According to a law firm, there was an instance where one inmate used the identity of other inmates to apply for more than $400,000 in federal loans and student aid.

Cleaning up After Identity Theft

Repairing everything after identity theft is difficult for free Americans; it is even more so for inmates in prison. Depending on the length of someone’s sentence, they may not even realize that their identity has been compromised until years later, and the damage may be severe.

Unfortunately, after release, the inmate will need to notify all vendors, banks, lenders, credit card companies, and banks. This is a time-consuming and frustrating task. You have to prove the identity theft by verifying you are who you say you are, then get them to change their records. If someone racked up a lot of debt, you would need to get that company to release it from your name.

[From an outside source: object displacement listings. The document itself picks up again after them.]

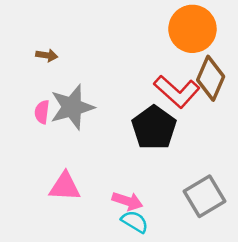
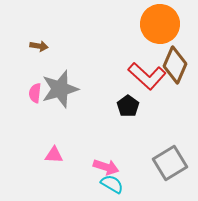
black pentagon: (154, 128) -> (128, 106), size x0.6
pink triangle: (65, 187) -> (54, 155), size x0.7

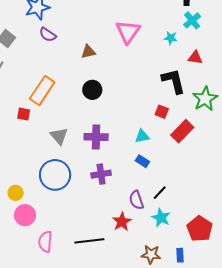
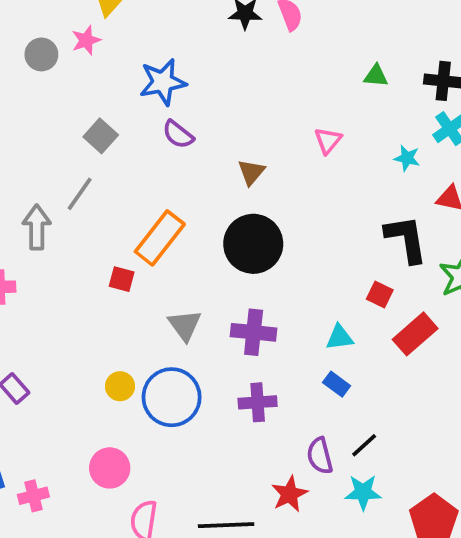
pink triangle: (128, 32) -> (328, 141), size x0.6
brown triangle: (88, 52) -> (251, 172), turned -42
black circle: (92, 90) -> (253, 244), size x1.6
yellow circle: (16, 193) -> (120, 386), moved
cyan star: (161, 218) -> (363, 492), turned -30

If a released prisoner or someone on parole or probation attempts to fix their identity, but they are met with resistance, or the company refuses to believe them, it might make sense to hire legal representation. Inmates are entitled to the same legal rights as anyone else when it comes to fixing their credit and claiming their identity back. Consumer protection agencies might also be able to help, and they often pay legal fees, so if the prisoner is unable to pay, there may be some help there.

The Consumer Financial Protection Bureau (CFPB) also has some resources for people being released or recently released from prison. One service they perform is checking their credit reports for fraud and suspicious activity.

How to Avoid Identity Theft While Incarcerated

Although identity theft while incarcerated is not a nice thing to think about, there are some steps a prisoner can take to protect themselves from identity theft. According to The Consumer Financial Protection Bureau (CFPB), the number one recommendation is to put a credit freeze on all three of their credit reports while they are in jail or prison. This way, no one will be able to open new accounts or access their credit without their authorization. Since most lenders and credit card companies have to pull a credit report before loaning any money, when there is a credit freeze on the account, they will not be able to, and this will raise a red flag of fraud.

Although a credit freeze will not completely protect an inmate, it is a good start. The only thing is you must contact all three credit reporting agencies to put a credit freeze on. Each lender and vendor use different credit reporting bureaus to get their information.

Constant monitoring of your credit report is critical. Sign up for identity theft monitoring to keep an eye on all your accounts for maximum protection.

Allow a trusted family member or close friend access to your accounts and have them provide you with regular updates of any transactions or balances.

Keep informed about any data breaches, especially those that you are involved in. If your information is compromised, have someone you trust change your account passwords to keep them safe.

what is inmate identity theft

Additional Information

The reentry process after incarceration can be stressful and difficult without dealing with identity theft. Upon leaving prison and finding out you have a mountain of debt that isn’t yours could be devastating. You may also need to borrow money at some point, and if your credit has suffered, that will be impossible.

Monitoring your credit and accounts during incarceration is a critical piece of the puzzle to keeping your life intact when you re-emerge from the other side of your sentence.

Regardless of the steps you take to protect yourself; you may still find out after release that your identity was stolen. If so, take immediate steps to fix it, and you may want to consult a professional for help.